Source records -
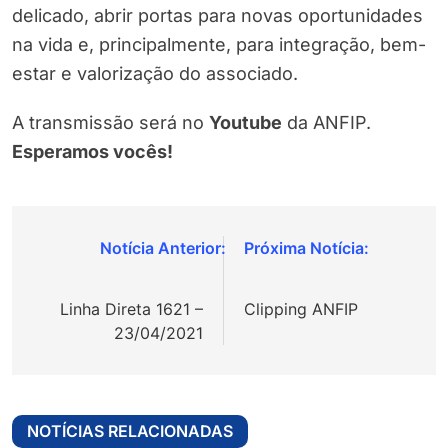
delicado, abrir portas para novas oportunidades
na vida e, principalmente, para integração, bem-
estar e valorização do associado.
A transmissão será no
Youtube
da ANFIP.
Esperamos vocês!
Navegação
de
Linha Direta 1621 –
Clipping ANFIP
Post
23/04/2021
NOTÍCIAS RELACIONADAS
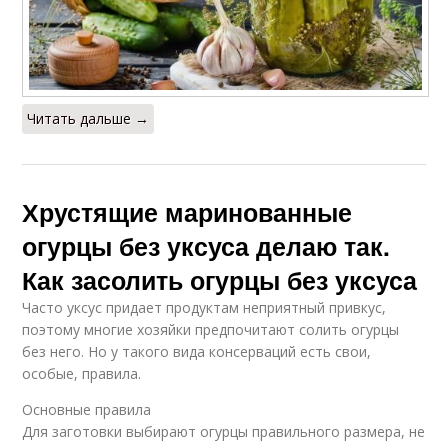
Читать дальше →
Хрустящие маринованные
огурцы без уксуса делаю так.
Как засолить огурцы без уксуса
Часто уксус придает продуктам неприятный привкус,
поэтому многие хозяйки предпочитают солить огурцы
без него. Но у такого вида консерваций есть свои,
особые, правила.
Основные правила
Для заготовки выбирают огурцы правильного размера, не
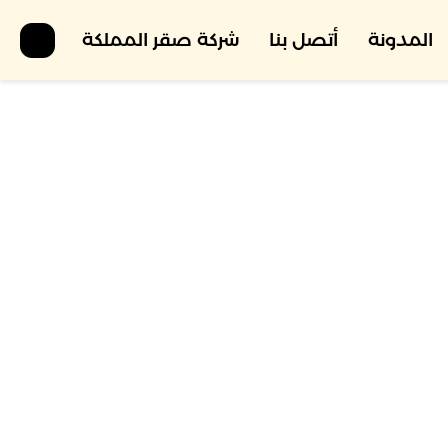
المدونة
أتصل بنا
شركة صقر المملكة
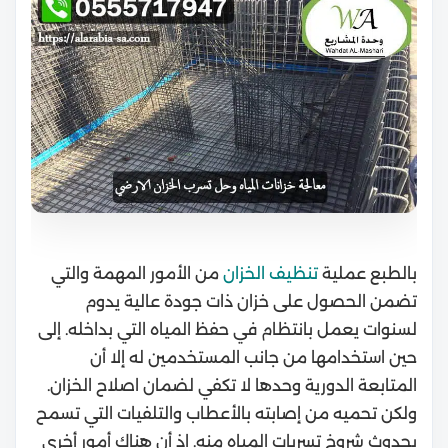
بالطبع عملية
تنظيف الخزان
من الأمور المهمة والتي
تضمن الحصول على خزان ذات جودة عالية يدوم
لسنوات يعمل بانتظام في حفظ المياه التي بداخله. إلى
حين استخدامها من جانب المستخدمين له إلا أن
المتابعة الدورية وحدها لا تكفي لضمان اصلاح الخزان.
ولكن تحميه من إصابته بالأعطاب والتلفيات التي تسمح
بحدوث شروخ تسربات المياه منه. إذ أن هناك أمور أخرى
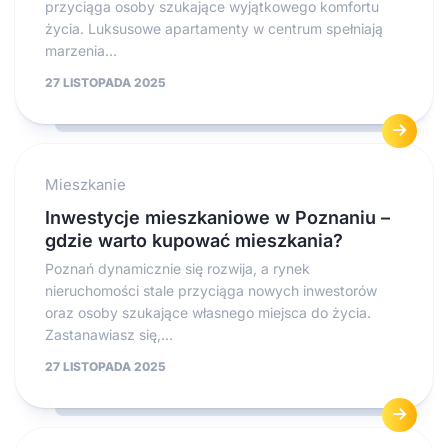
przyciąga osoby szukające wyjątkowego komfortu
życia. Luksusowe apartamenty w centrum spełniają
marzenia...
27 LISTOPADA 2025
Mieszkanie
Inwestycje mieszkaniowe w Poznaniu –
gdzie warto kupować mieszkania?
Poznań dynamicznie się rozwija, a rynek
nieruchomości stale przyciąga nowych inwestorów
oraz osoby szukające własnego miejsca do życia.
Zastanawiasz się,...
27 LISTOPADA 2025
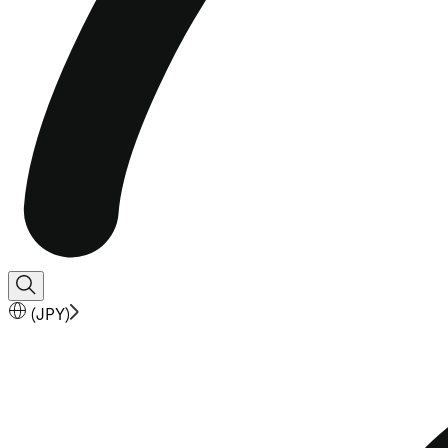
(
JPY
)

What is expected - The response should consist of the lines above from the first through the one containing "Как засолить огурцы без уксуса", transcribed exactly, with every picture left out.

Answer below -
delicado, abrir portas para novas oportunidades
na vida e, principalmente, para integração, bem-
estar e valorização do associado.
A transmissão será no
Youtube
da ANFIP.
Esperamos vocês!
Navegação
de
Linha Direta 1621 –
Clipping ANFIP
Post
23/04/2021
NOTÍCIAS RELACIONADAS
Читать дальше →
Хрустящие маринованные
огурцы без уксуса делаю так.
Как засолить огурцы без уксуса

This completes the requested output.